- **Exercise aim**
Repeat the lines from the line with "Illustrations (427, 697)" to the line with "[Social Media link - https://www.facebook.com/nyhistory]" in the listing below, keeping both end lines and adding nothing.

#### Listed entries

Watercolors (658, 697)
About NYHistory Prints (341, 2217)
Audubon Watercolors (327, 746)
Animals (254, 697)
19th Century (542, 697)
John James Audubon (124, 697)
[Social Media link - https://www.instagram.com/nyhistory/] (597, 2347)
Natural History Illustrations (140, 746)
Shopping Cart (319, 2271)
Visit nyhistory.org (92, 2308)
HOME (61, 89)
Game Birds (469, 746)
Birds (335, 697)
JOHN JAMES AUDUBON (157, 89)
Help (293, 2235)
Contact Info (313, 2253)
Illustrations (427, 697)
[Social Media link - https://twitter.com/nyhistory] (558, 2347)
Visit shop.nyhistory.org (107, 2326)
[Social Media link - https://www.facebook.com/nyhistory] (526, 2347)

########
#### Listed entries

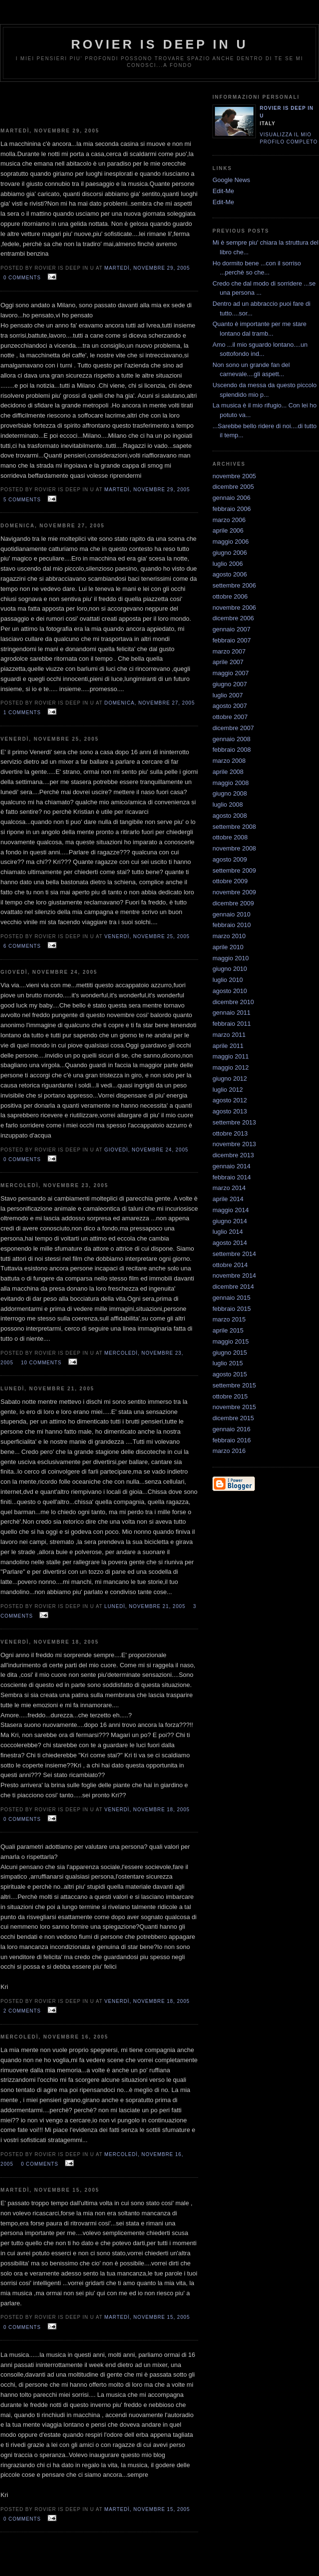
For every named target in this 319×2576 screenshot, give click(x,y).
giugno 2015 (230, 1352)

########

- **Written reply**
Illustrations (427, 697)
[Social Media link - https://twitter.com/nyhistory] (558, 2347)
Visit shop.nyhistory.org (107, 2326)
[Social Media link - https://www.facebook.com/nyhistory] (526, 2347)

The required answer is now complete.